Today’s house, once carried a price tag of $5.1. On May 26th, the bank sold the unfinished house for $1 million.


The house on lot 2, sale pending.

 
The house on lot 3, short-sale price tag of $2.99 million.


The house on lot 4 sold for $2.65 million.

List Price: $1.9 million
Sale Price: $1 million
The Property: Today’s house, situated in an unincorporated area near Winnetka, once carried a price tag of $5.1 million. But that price was for a finished home—and not only was this house never finished, but the company that built it ended up handing the home back to its lender, Mutual Bank, last October.
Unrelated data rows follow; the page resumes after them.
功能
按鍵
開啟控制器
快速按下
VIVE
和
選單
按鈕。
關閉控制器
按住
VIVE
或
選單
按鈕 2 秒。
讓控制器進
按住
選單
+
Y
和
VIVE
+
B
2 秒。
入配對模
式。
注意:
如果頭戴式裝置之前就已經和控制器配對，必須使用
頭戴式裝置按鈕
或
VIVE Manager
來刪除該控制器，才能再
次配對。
On May 26th, the bank sold the unfinished house for $1 million.

What’s more, that same builder turned over to Mutual Bank the house next door, which is closer to be being completed than this one. According to Jean Royster, the Coldwell Banker agent who represented both homes, that next-door house currently has a sale pending.
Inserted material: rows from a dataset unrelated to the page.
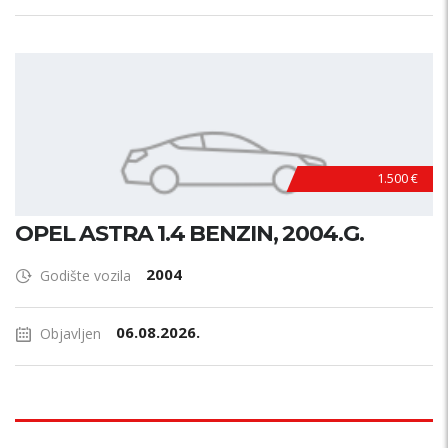
1.500 €
OPEL ASTRA 1.4 BENZIN, 2004.G.
2004
Godište vozila
06.08.2026.
Objavljen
Today’s featured house is a ten-room residence with four bedrooms and six-plus baths on an acre of land overlooking a pond. As of June 11th, it was still cloaked in a Tyvek underwrap, with no exterior finish over that. I could not tell how much of the interior had been completed. Royster would not comment on how much work remains to be done on the house, and I could not track down the builder. But Frank Lardino, the @Properties agent on a nearby house, says today’s house is “more unfinished than finished.”

Today’s house and its neighbor are two of four homes built on Longmeadow Road in an unincorporated area west of Winnetka. From 1923 to 1934, the area served as a setting for foxhunts. The four houses were built on a parcel of land (about four acres) that until 2006 held a single older home. All four of the new houses wound up in some stage of distress.

Price Points: County records do not reveal what the builder’s limited liability company, Longmeadow Road LLC, paid for the land on which the four homes were built. But in April 2006, Longmeadow Road LLC sold two lots from the original parcel of land for $3 million. (Going west to east, let’s call them lot 1—the site of today’s house—and lot 2, the house with a sale pending.) Around the same time, it sold a third lot (lot 3) to a different LLC, for $1.55 million.

The house on lot 4 is finished. In October 2008, Mutual Bank took over the deed to that house, although county records are not clear on whether it was taken from the same builder as was handing over lots 1 and 2 at about the same time. Either way, in March, Mutual sold the house on lot 4 for $2.65 million, when its asking price was $3.9 million.

The completed house on lot 3, which Lardino represents, is now “in a short sale situation,” he says. That house was listed at $4.5 million, but the price was later reduced to $3.9 million. “With what’s going on with the [other Longmeadow] houses,” says Lardino, “we realized we’d have to short-sale it”—that is, let it go for less than the builder owes on it. The asking price is now $2.99 million.

The most recent asking price for the house on lot 2—the one that Royster says has a sale contract pending—was $2.7 million, down from $4.999 million. Royster would not disclose the sale price. The buyer of the house on lot 1—today’s featured property—is not yet identified in public records.